Work request.
Of the entries that follow, how many lines hold the string "Search"? Write the number and nothing more.

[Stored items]
◇ ◇ ◇ ◇ ◇

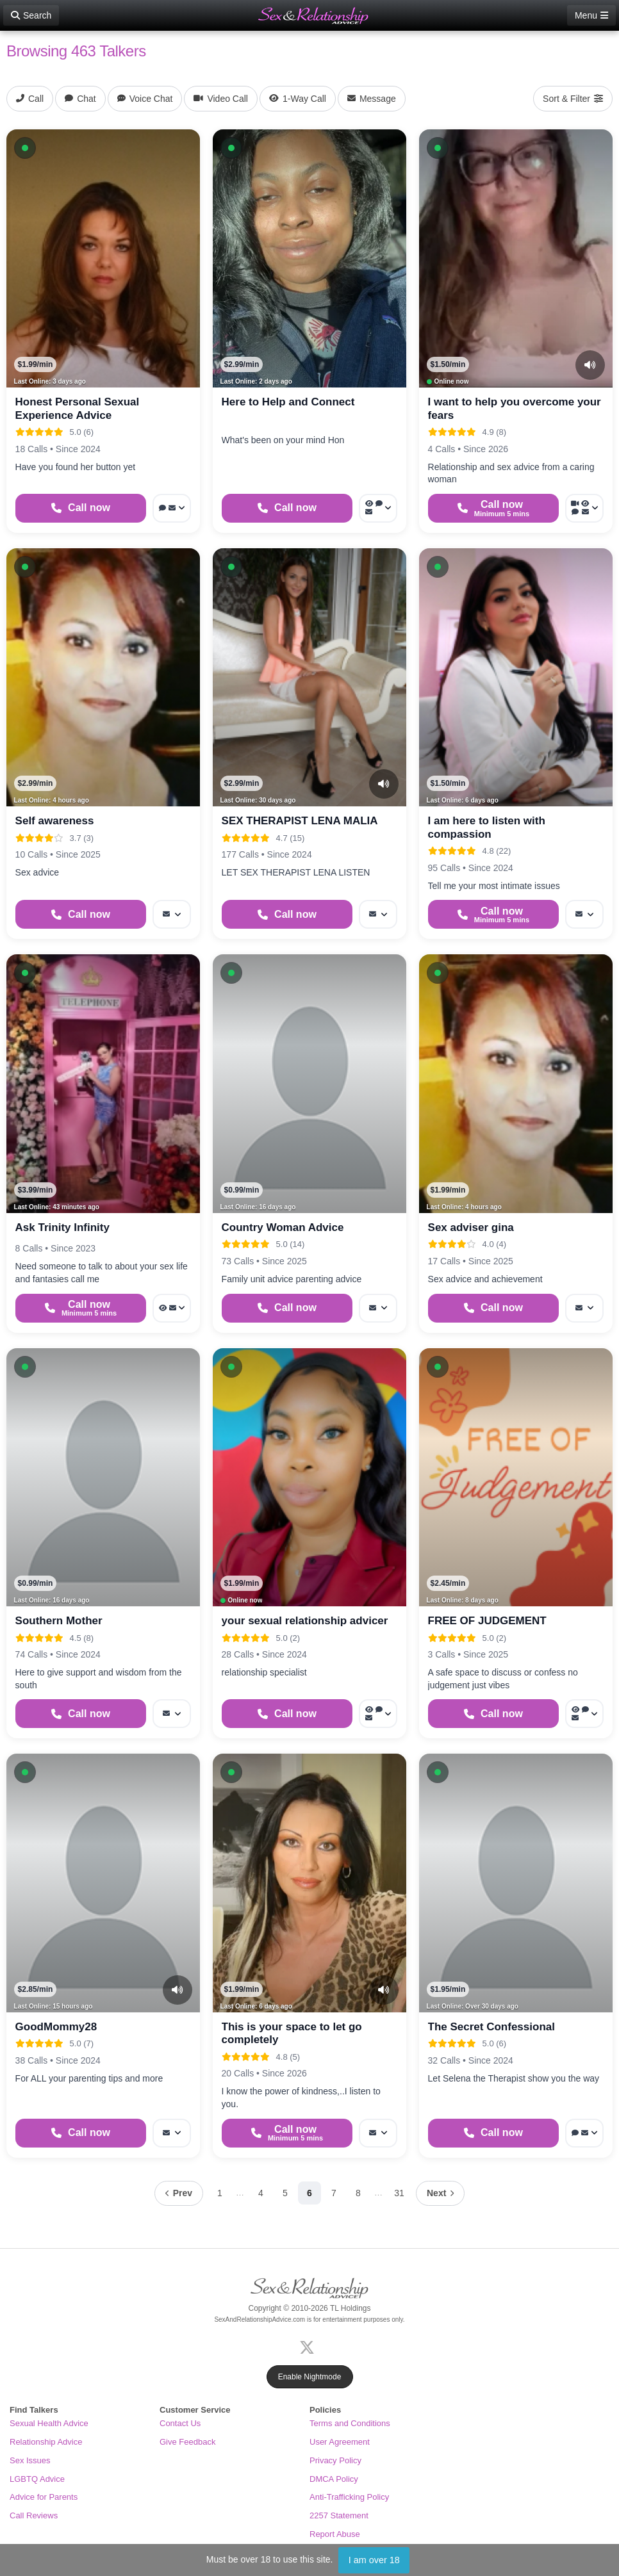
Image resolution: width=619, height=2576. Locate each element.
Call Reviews (34, 2515)
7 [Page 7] (333, 2193)
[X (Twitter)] (309, 2346)
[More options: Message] (172, 914)
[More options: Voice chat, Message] (584, 2133)
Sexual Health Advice (49, 2423)
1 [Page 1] (219, 2193)
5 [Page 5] (285, 2193)
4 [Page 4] (260, 2193)
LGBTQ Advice (37, 2479)
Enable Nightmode (310, 2376)
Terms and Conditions (350, 2423)
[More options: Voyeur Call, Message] (172, 1308)
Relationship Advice (46, 2442)
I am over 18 (374, 2560)
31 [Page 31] (399, 2193)
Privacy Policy (335, 2460)
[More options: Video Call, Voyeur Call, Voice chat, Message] (584, 508)
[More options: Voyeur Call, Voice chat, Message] (378, 508)
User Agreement (340, 2442)
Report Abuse (335, 2534)
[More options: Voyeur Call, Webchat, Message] (378, 1713)
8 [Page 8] (358, 2193)
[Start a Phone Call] (81, 508)
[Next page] (440, 2193)
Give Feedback (187, 2442)
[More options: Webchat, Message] (172, 508)
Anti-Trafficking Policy (349, 2497)
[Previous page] (178, 2193)
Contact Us (180, 2423)
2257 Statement (339, 2515)
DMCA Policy (334, 2479)
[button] (25, 148)
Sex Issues (30, 2460)
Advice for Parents (44, 2497)
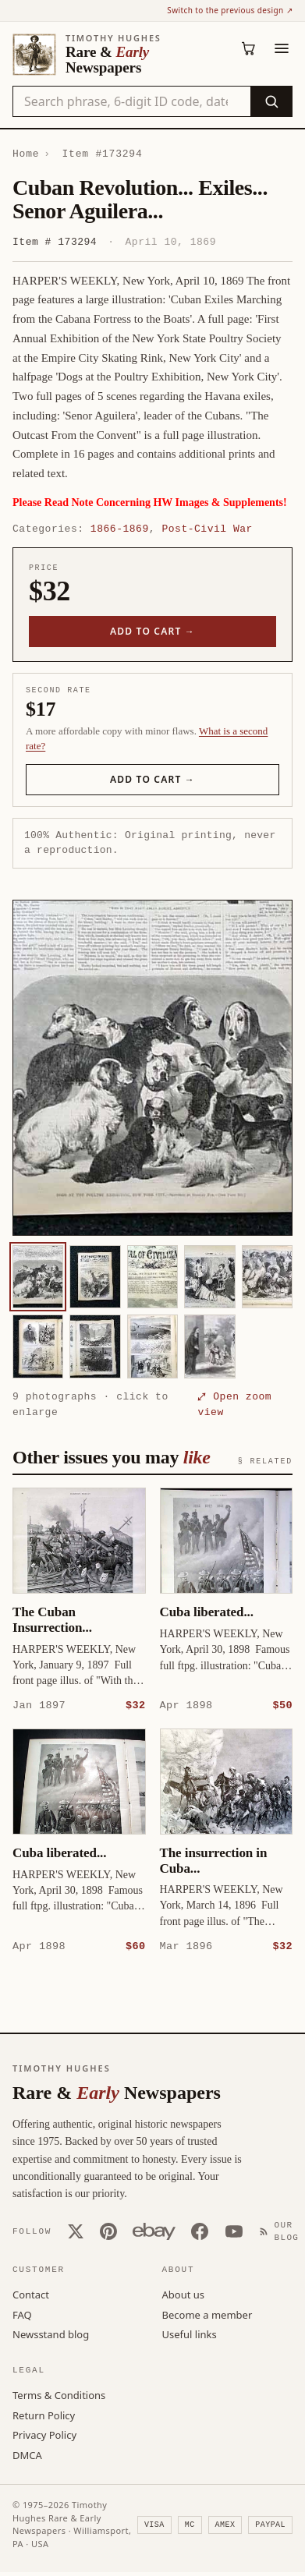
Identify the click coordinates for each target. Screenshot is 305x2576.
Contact (30, 2294)
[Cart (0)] (249, 48)
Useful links (189, 2334)
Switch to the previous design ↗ (230, 10)
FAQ (22, 2314)
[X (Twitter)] (75, 2230)
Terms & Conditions (58, 2394)
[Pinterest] (108, 2230)
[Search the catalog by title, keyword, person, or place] (131, 101)
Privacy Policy (44, 2434)
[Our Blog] (282, 2231)
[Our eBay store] (154, 2230)
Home (25, 154)
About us (183, 2294)
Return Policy (43, 2415)
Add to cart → (152, 631)
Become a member (207, 2314)
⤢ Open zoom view (234, 1404)
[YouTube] (234, 2230)
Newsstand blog (50, 2334)
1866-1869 (119, 529)
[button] (152, 1068)
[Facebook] (199, 2230)
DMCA (27, 2454)
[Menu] (281, 48)
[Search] (271, 101)
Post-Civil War (206, 529)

◇ ◇ ◇ ◇ ◇

Response area.
2